In general, what is the process to determine the probability of being in state $k$?

Answer 1

$$\pi(3)=\frac{\lambda^3}{\lambda^3+6\mu\lambda^2+12\mu^2\lambda+12\mu^3}$$

Answer 2

You can also simply use the time-reversibility equation since it is a birth-death process. These means the rate into state $i$ from $j$ must equal the rate out of state $j$ into state $i$. More formally, $$ \pi_i q_{ij} = \pi_j q_{ji} $$ So, our system of equations are: $$ \begin{align} \lambda \pi_0 &= \mu \pi_1 \\ \tfrac{\lambda}{2}\pi_1 &= \mu \pi_2 \\ \tfrac{\lambda}{3}\pi_2 &= 2\mu \pi_3. \end{align} $$ Lastly, we need our normalizing condition, which means the probabilities of being in each state add up to $1$. More formally, $\sum_i \pi_i = 1$.
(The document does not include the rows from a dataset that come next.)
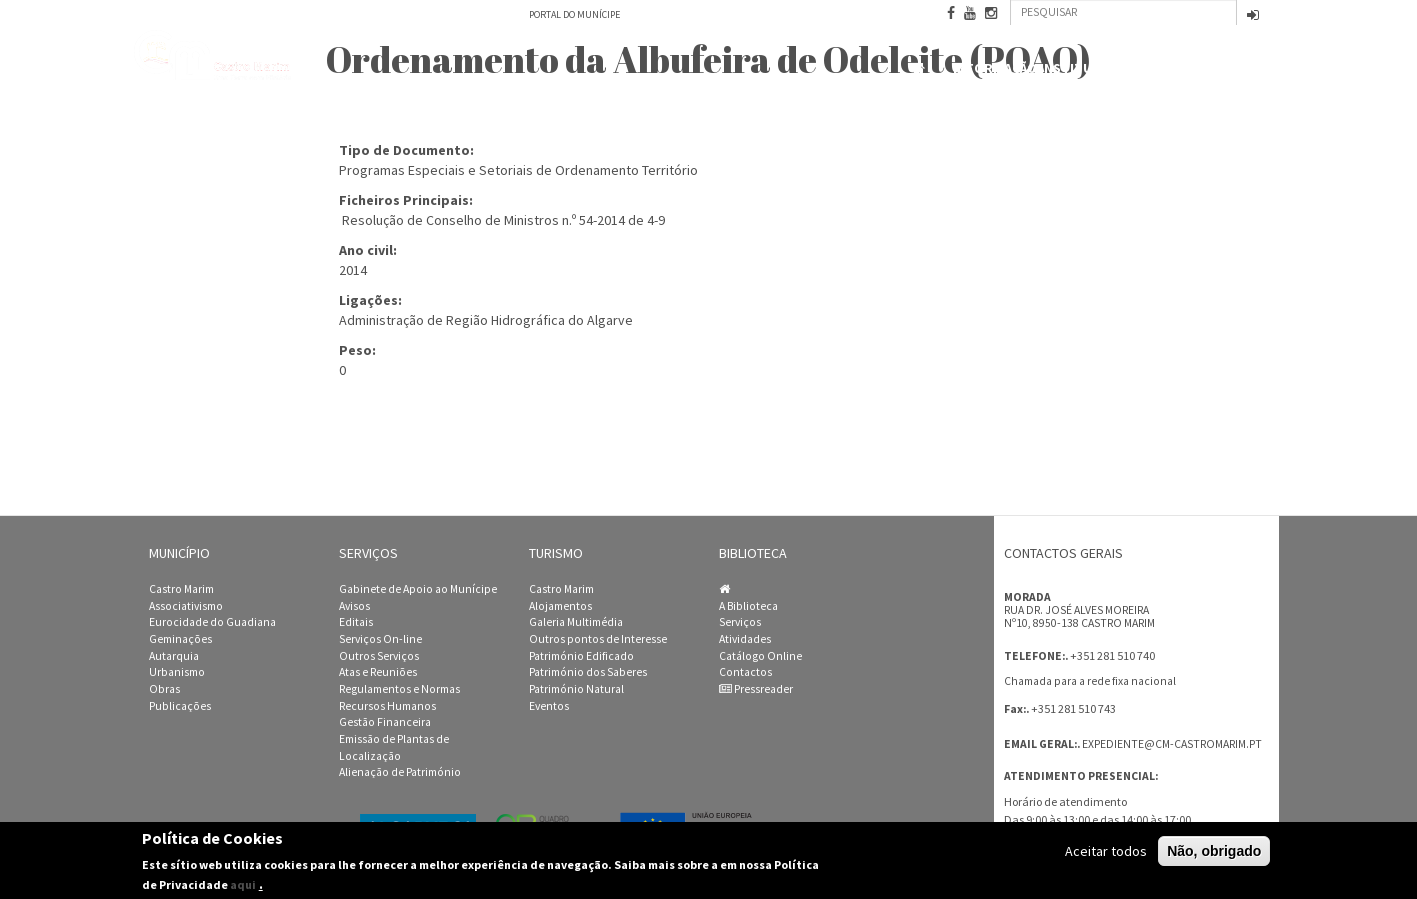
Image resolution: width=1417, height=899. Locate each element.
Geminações (180, 639)
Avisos (354, 606)
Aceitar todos (1106, 851)
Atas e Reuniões (378, 672)
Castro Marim (181, 589)
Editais (356, 622)
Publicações (180, 706)
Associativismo (186, 606)
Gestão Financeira (385, 722)
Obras (164, 689)
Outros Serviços (379, 656)
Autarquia (174, 656)
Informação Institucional (1049, 68)
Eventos (549, 706)
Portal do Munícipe (574, 14)
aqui (243, 884)
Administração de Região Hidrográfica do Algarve (486, 320)
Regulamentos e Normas (399, 689)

Let $\rho = \frac{\lambda}{\mu}$. We want to solve all of our equations so they are in terms of $\pi_0$, so we can then add them together for the normalizing condition. Our equations simplify to $$ \begin{align} \pi_1 &= \rho \pi_0 \\ \pi_2 &= \tfrac{1}{2}\rho^2\pi_0 \\ \pi_3 &= \tfrac{1}{12} \rho^3 \pi_0 \\ \end{align} $$ Now we can apply our normalizing condition to find $\pi_0$: $$ \sum_i \pi_i = 1 \implies \pi_0 + \rho \pi_0 + \tfrac{1}{2}\rho^2\pi_0 + \tfrac{1}{12} \rho^3 \pi_0 = 1 \implies \pi_0 \left(1 + \rho + \tfrac{1}{2}\rho^2 + \tfrac{1}{12}\rho^3 \right) = 1 \\ \implies \pi_0 = \frac{1}{1 + \rho + \tfrac{1}{2}\rho^2 + \tfrac{1}{12}\rho^3} $$ This simplifies to $$ \pi_0 = \frac{12}{\rho^3 + 6\rho^2 + 12\rho + 12} $$ Now, we can plug $\pi_0$ back into our equation for $\pi_3$, which is the probability of being in state three: $$ \pi_3 = \frac{\rho^3}{\rho^3 + 6\rho^2 + 12\rho + 12} $$ I've never heard of the way Did used, but they resolve to the same answer. Hope that helps.